# Description of the task:
Restate word for word the lines of the entries below, starting with the line that holds "Выходные да" and ending with the line that holds "Biblioteka i czytelnia", and no others.

# The input:
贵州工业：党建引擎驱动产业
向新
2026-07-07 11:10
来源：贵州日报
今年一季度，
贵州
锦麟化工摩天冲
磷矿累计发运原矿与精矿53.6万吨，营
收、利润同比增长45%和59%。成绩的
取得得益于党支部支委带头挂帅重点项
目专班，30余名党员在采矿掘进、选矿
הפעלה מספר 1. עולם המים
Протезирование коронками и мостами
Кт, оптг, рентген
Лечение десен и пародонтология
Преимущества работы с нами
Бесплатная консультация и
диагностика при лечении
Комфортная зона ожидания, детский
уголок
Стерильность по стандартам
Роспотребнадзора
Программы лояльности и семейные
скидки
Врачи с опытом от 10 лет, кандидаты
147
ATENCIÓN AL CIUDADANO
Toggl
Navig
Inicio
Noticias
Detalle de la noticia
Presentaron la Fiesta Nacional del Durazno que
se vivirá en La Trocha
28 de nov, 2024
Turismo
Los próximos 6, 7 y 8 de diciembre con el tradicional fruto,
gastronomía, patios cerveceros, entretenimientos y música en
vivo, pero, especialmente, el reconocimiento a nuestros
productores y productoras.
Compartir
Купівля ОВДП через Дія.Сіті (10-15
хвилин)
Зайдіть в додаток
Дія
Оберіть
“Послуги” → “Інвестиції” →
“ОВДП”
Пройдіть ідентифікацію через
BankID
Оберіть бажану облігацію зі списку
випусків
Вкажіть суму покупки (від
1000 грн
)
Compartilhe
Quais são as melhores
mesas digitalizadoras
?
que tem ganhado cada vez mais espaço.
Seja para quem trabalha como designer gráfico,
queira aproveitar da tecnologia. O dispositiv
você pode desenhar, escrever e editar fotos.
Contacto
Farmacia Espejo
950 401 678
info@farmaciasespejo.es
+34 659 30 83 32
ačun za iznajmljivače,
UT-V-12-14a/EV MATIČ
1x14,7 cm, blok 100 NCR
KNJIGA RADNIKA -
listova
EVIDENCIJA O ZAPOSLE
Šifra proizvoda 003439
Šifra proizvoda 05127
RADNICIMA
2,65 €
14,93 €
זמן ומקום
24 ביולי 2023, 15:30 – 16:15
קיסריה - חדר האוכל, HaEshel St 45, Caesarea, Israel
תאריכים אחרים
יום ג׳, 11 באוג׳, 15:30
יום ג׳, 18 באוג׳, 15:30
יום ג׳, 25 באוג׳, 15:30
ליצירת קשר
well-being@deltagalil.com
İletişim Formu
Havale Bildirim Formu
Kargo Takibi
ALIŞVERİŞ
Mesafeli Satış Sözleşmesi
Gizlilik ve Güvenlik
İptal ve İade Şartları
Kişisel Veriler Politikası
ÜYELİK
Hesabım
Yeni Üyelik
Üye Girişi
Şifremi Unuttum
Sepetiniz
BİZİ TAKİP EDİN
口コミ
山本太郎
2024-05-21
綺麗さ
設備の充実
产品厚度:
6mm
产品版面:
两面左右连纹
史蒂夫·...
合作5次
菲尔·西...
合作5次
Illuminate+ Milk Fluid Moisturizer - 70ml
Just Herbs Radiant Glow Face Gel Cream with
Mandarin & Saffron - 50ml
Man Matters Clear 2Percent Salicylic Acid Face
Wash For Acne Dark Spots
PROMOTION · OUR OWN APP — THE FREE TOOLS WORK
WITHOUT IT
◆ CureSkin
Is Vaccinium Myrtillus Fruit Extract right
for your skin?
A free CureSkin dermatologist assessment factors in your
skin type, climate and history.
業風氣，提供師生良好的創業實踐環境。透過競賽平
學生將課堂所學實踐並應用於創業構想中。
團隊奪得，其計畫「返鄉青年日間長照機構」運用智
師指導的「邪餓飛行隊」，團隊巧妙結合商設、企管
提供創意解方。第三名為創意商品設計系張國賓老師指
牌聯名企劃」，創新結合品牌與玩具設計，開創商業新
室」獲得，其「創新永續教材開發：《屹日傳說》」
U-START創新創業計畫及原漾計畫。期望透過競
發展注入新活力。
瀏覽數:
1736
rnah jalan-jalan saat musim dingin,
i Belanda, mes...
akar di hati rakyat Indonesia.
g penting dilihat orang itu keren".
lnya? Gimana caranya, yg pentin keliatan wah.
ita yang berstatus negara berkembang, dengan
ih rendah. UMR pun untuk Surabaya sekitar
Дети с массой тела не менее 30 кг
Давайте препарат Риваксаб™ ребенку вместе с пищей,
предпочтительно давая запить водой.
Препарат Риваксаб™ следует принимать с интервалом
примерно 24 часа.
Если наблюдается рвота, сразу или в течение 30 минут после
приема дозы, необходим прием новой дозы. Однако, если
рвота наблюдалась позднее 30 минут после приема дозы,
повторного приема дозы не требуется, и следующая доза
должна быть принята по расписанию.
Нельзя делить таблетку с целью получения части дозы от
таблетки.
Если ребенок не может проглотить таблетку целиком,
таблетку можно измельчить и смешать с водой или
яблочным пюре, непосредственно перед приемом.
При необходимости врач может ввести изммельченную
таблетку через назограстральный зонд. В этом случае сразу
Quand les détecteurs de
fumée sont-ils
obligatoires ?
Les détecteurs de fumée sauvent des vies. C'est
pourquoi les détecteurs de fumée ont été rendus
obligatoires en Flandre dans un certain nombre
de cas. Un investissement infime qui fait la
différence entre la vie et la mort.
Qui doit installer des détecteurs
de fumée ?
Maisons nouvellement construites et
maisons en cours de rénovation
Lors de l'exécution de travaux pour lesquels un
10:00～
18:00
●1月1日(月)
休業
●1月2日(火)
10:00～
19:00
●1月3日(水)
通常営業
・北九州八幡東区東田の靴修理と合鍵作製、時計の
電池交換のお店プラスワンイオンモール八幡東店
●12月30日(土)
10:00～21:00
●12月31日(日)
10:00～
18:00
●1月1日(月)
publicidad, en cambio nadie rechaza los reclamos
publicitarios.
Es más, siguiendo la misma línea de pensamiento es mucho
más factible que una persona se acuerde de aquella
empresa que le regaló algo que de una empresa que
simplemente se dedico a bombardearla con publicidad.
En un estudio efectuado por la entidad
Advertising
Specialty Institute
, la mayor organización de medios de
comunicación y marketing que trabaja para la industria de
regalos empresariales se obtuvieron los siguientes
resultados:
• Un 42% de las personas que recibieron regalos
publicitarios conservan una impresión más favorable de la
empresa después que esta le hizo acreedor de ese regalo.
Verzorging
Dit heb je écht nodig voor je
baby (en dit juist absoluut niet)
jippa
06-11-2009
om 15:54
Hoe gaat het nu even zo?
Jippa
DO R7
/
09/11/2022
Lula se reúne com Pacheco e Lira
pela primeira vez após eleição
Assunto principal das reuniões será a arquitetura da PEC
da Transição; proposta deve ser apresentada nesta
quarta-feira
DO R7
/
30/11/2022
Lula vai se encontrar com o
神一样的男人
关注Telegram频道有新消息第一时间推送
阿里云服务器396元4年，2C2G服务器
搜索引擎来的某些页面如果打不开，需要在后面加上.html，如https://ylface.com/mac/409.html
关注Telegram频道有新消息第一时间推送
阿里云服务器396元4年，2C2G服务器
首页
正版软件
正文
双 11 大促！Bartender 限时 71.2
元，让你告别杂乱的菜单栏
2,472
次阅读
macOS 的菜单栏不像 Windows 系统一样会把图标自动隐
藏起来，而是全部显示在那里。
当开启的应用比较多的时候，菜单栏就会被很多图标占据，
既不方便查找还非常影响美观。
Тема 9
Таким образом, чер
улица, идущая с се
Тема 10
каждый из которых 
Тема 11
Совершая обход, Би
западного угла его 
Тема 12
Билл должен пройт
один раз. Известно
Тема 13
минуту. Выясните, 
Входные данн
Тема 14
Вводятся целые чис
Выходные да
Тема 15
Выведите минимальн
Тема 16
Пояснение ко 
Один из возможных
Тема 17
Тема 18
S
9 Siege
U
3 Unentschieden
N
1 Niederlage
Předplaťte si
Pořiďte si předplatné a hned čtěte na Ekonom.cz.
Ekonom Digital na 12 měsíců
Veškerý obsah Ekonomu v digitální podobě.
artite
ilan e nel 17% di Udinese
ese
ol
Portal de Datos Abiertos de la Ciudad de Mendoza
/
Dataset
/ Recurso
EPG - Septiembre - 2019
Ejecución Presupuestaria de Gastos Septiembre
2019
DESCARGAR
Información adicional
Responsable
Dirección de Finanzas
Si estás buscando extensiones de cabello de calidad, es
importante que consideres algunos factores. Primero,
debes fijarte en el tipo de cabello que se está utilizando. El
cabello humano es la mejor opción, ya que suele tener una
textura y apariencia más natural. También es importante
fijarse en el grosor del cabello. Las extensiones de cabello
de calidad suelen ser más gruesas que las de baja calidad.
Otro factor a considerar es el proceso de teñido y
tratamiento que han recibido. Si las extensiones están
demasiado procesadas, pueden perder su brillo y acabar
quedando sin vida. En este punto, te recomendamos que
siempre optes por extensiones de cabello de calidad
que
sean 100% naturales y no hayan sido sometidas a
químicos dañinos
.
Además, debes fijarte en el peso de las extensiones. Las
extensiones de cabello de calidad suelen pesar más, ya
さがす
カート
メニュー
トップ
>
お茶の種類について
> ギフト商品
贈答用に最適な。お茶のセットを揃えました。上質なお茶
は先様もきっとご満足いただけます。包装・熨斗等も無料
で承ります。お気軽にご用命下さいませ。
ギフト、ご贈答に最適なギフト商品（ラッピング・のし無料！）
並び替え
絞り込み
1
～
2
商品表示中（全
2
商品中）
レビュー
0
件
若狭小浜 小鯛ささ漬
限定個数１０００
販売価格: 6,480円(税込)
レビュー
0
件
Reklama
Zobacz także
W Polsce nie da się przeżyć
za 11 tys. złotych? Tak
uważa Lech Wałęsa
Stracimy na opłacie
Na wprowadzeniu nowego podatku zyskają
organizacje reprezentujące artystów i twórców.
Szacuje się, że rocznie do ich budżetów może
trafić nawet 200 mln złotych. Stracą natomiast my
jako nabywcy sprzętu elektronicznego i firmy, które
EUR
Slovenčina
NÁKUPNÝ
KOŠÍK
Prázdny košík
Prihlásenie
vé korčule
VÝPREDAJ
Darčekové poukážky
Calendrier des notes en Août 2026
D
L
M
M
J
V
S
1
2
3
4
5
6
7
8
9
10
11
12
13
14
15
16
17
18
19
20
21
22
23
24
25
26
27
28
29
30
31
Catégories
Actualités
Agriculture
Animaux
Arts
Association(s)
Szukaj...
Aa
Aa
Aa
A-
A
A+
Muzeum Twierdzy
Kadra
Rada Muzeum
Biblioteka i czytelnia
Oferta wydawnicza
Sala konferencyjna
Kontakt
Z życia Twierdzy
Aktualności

# Task solution:
Выходные да
Тема 15
Выведите минимальн
Тема 16
Пояснение ко 
Один из возможных
Тема 17
Тема 18
S
9 Siege
U
3 Unentschieden
N
1 Niederlage
Předplaťte si
Pořiďte si předplatné a hned čtěte na Ekonom.cz.
Ekonom Digital na 12 měsíců
Veškerý obsah Ekonomu v digitální podobě.
artite
ilan e nel 17% di Udinese
ese
ol
Portal de Datos Abiertos de la Ciudad de Mendoza
/
Dataset
/ Recurso
EPG - Septiembre - 2019
Ejecución Presupuestaria de Gastos Septiembre
2019
DESCARGAR
Información adicional
Responsable
Dirección de Finanzas
Si estás buscando extensiones de cabello de calidad, es
importante que consideres algunos factores. Primero,
debes fijarte en el tipo de cabello que se está utilizando. El
cabello humano es la mejor opción, ya que suele tener una
textura y apariencia más natural. También es importante
fijarse en el grosor del cabello. Las extensiones de cabello
de calidad suelen ser más gruesas que las de baja calidad.
Otro factor a considerar es el proceso de teñido y
tratamiento que han recibido. Si las extensiones están
demasiado procesadas, pueden perder su brillo y acabar
quedando sin vida. En este punto, te recomendamos que
siempre optes por extensiones de cabello de calidad
que
sean 100% naturales y no hayan sido sometidas a
químicos dañinos
.
Además, debes fijarte en el peso de las extensiones. Las
extensiones de cabello de calidad suelen pesar más, ya
さがす
カート
メニュー
トップ
>
お茶の種類について
> ギフト商品
贈答用に最適な。お茶のセットを揃えました。上質なお茶
は先様もきっとご満足いただけます。包装・熨斗等も無料
で承ります。お気軽にご用命下さいませ。
ギフト、ご贈答に最適なギフト商品（ラッピング・のし無料！）
並び替え
絞り込み
1
～
2
商品表示中（全
2
商品中）
レビュー
0
件
若狭小浜 小鯛ささ漬
限定個数１０００
販売価格: 6,480円(税込)
レビュー
0
件
Reklama
Zobacz także
W Polsce nie da się przeżyć
za 11 tys. złotych? Tak
uważa Lech Wałęsa
Stracimy na opłacie
Na wprowadzeniu nowego podatku zyskają
organizacje reprezentujące artystów i twórców.
Szacuje się, że rocznie do ich budżetów może
trafić nawet 200 mln złotych. Stracą natomiast my
jako nabywcy sprzętu elektronicznego i firmy, które
EUR
Slovenčina
NÁKUPNÝ
KOŠÍK
Prázdny košík
Prihlásenie
vé korčule
VÝPREDAJ
Darčekové poukážky
Calendrier des notes en Août 2026
D
L
M
M
J
V
S
1
2
3
4
5
6
7
8
9
10
11
12
13
14
15
16
17
18
19
20
21
22
23
24
25
26
27
28
29
30
31
Catégories
Actualités
Agriculture
Animaux
Arts
Association(s)
Szukaj...
Aa
Aa
Aa
A-
A
A+
Muzeum Twierdzy
Kadra
Rada Muzeum
Biblioteka i czytelnia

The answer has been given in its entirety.